Economic Impact of the Proposed $73 million cut in UNR’s budget (a study by E. Fadali & M. Kilkenny, UCED)

By far the biggest reason citizens of all 50 states support their public universities is because university educated young people become inventors, skilled professionals, artists, social scientists, ethical businesspeople, and so on, making our society great.

But when budgets are tight, it’s reasonable to ask how taxpayer support for a university compares on a purely economic basis with tax relief, for example. Nevada taxpayers spent approximately $209 million dollars on the University of Nevada, Reno last year. That state allocation, plus student tuition, fees, and payments for research conducted by the faculty made up a budget of $511 million. Two‐thirds of that budget was spent on wages and salaries, and UNR employed about 4,600 people in Washoe County. UNR is the second largest employer in the county after the Washoe County School District.

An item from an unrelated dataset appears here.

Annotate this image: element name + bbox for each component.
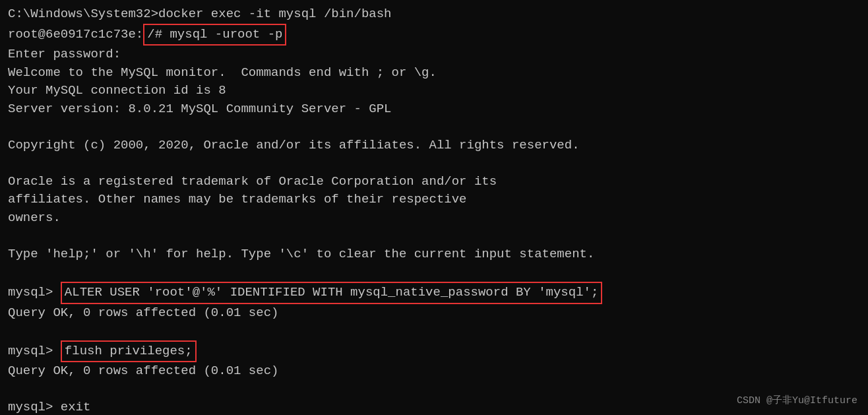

Economists at the Center for Economic Development (UCED) calculated the effect on the economy of Nevada if the budget of the University of Nevada, Reno were to be cut by the proposed $73 million in state support. As we know, one person’s spending is another person’s income. The person who earned that income spends some, too, supporting the income of yet another person, and so on. The ‘circular flow’ of spending, income, spending, income, and so on is formalized mathematically by what is called an “input‐output” model. Here is what the mathematical model shows:

A cut of $73 million in state funding for the University of Nevada Reno, coupled with a proportional reduction in the faculty’s ability to bring in externally funded research contracts, amounts to a $99 million reduction in state value added (or state “GDP”) and 1,288 fewer jobs.

Alternatively, if Nevada taxpayers were to raise the $73 million, and we all have less to spend on goods and services, this would also lead to lower economic activity. $73 million in taxes paid (ultimately) by households amounts to $39 million less value added (state GDP) and 534 fewer jobs.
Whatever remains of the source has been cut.